Task details |
In full and exactly, please return the records, but keep out the pictures.

Dataset excerpts |
··········
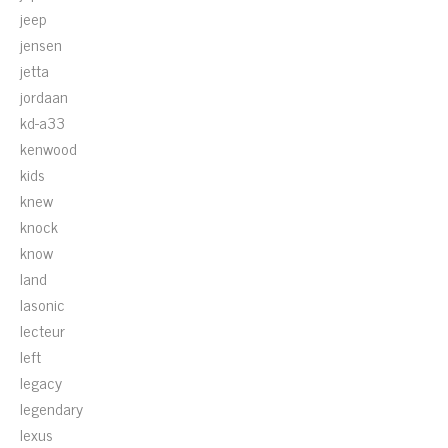
jeep
jensen
jetta
jordaan
kd-a33
kenwood
kids
knew
knock
know
land
lasonic
lecteur
left
legacy
legendary
lexus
··········
Response to this exercise |
jeep
jensen
jetta
jordaan
kd-a33
kenwood
kids
knew
knock
know
land
lasonic
lecteur
left
legacy
legendary
lexus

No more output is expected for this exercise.